Urban Fantasy

Monday, January 03, 2005

Those sweet Ann Arbor days

If we may, for a moment, depart from my tired scribblings on impending alcoholism and perpetual self-improvement programs:

Growing up, Mr. Gray was a truly excellent dad. He didn't seem like a Dad in many of the conventional ways. He watched HBO with his (young) children. Music ran in his veins, but he was never one of those awful rock snobs who would shun you for enjoying the occasional foray into cheesy Broadway show tunes. He listened to children and young people, and evaluated what they had to say as if they were colleagues, not charges. At the same time, it was always very clear that he was the Dad, not the Pal. I remember running from Pookie's house one bitingly cold New Year's Eve, scampering down the asphalt in our floppy slippers, loudly singing the alternative lyrics to the X-Files theme music (Sweet Moses, we were nerds) instead of the admittedly more appropriate Auld Lang Sayne, only to be greeted by a Not Pleased Mr. Gray at the door. Mostly, though, I remember looking up at his big teddy bear face with a gentle grin, and thinking "Mr. Gray is so cool!"

Mr. Gray died two years ago today.

I still ache for his wonderful family, and especially my dear, dear friend, with whom everything and nothing has changed. I see how she she aches, and wish so much that I could make it more manageable from her. Today cannot be easy, so Pookie, if you're reading this, join me in my memory of one of the happiest times I can recall. I'll be the one with the car keys and still in her underwear, thankyouverymuch.

We incestuous, tight-knit four hadn't been all together in years, but it was almost unnerving how effortless it felt.
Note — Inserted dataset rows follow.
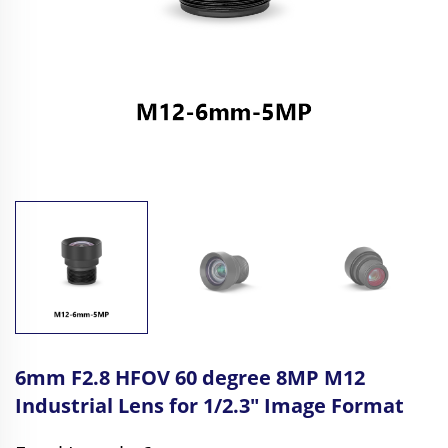
6mm F2.8 HFOV 60 degree 8MP M12
Industrial Lens for 1/2.3" Image Format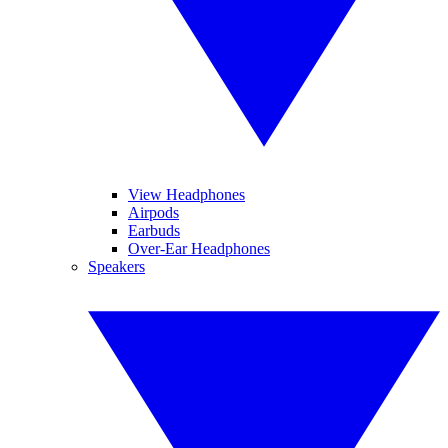
View Headphones
Airpods
Earbuds
Over-Ear Headphones
Speakers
We went back to the scene of our many crimes, and toasted the future on the Rock where scores of little battles were won and lost as we waited for our families, our buses, our Ethical Soccer teachers to arrive. We were pretending to be grownups with the people who knew us as kids, and it was one of those moments where what you're doing and what the universe thinks you should be doing synch up perfectly. We held each other, and told Deep Dark Secrets, and ate overlarge amounts of fondue and pancakes. Later that weekend, not wanting it to end, we just drove for hours around the hometown that in many ways was no longer home. At 3 AM we pulled over in the middle of a street to watch a herd of deer graze in a field a stones throw from apartments and dorms. We knew that the end was in sight, and we talked about it, not wanting to hide from it, but took joy in the familiarity of having new thing to share with old friends. We didn't deny what you were going through, but we found something great in the comfort we could give you and each other. And, most important, there was a Transcendant Naked Puppy Pile.
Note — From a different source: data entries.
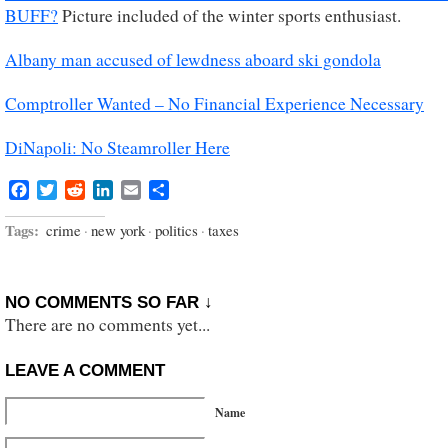
BUFF?
Picture included of the winter sports enthusiast.
Albany man accused of lewdness aboard ski gondola
Comptroller Wanted – No Financial Experience Necessary
DiNapoli: No Steamroller Here
Facebook
Twitter
Reddit
LinkedIn
Email
Share
Tags:
crime
·
new york
·
politics
·
taxes
NO COMMENTS SO FAR ↓
There are no comments yet...
LEAVE A COMMENT
Name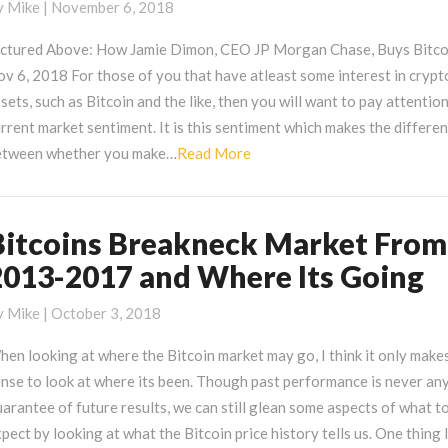
epressive
y
Mike
|
November 6, 2018
r
ictured Above: How Jamie Dimon, CEO JP Morgan Chase, Buys Bitco
rypto
v 6, 2018 For those of you that have atleast some interest in crypt
nd
sets, such as Bitcoin and the like, then you will want to pay attentio
is
rrent market sentiment. It is this sentiment which makes the differe
onsolidation
Read
etween whether you make…
Read More
ct
More
Bitcoins Breakneck Market From
itcoins
reakneck
2013-2017 and Where Its Going
arket
rom
y
Mike
|
October 3, 2018
013-
en looking at where the Bitcoin market may go, I think it only make
017
nse to look at where its been. Though past performance is never an
nd
arantee of future results, we can still glean some aspects of what t
here
pect by looking at what the Bitcoin price history tells us. One thing 
s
So, though they may be just empty words, here's hoping they bring back fond memories. You continue to inspire and amaze me, and tonight I will be thinking of you, that weekend, and all the wonderful things we did in our brilliant youth.


  • At January 4, 2005 at 12:57 PM, Blogger carolbean said…

    no new year's will ever top 2003!! if for nothing else than lying naked next to jedd...talk about an urban fantasy.

    i owe you a nice long phone call. and no words of yours have ever been empty for me, least of all these. and thank you for being such an admirable friend. i heart you!


  • At January 12, 2005 at 11:20 PM, Anonymous Anonymous said…

    I need to call you back... I'm sorry. You, Jedd and Carol are really my best friends ever and I can't let that go.